Exercise brief:
Transcribe the data below verbatim from the line with "Home (69, 2239)" to the line with "438-33-43 (204, 2060)". Include both of those lines.

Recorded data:
────

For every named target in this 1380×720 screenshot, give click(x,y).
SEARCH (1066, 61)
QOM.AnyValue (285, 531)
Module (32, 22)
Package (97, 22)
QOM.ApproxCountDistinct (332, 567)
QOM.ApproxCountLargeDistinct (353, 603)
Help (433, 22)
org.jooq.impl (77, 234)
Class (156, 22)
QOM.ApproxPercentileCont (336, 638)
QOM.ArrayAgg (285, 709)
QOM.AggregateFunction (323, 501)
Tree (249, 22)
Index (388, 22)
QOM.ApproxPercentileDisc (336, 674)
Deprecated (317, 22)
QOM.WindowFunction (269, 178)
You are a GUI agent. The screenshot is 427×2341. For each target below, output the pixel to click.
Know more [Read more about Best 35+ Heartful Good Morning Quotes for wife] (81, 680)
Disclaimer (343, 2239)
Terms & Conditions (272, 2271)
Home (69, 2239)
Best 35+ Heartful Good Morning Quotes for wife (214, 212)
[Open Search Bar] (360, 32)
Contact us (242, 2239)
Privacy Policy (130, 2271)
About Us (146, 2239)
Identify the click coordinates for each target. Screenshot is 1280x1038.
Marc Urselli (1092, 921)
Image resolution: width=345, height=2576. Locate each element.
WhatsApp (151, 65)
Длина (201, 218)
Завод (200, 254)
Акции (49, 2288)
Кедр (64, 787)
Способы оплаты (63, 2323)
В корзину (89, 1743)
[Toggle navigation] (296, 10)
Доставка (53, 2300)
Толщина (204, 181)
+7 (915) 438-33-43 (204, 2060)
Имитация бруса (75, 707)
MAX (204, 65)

────

Answer area:
Home (69, 2239)
Best 35+ Heartful Good Morning Quotes for wife (214, 212)
[Open Search Bar] (360, 32)
Contact us (242, 2239)
Privacy Policy (130, 2271)
About Us (146, 2239)
Identify the click coordinates for each target. Screenshot is 1280x1038.
Marc Urselli (1092, 921)
Image resolution: width=345, height=2576. Locate each element.
WhatsApp (151, 65)
Длина (201, 218)
Завод (200, 254)
Акции (49, 2288)
Кедр (64, 787)
Способы оплаты (63, 2323)
В корзину (89, 1743)
[Toggle navigation] (296, 10)
Доставка (53, 2300)
Толщина (204, 181)
+7 (915) 438-33-43 (204, 2060)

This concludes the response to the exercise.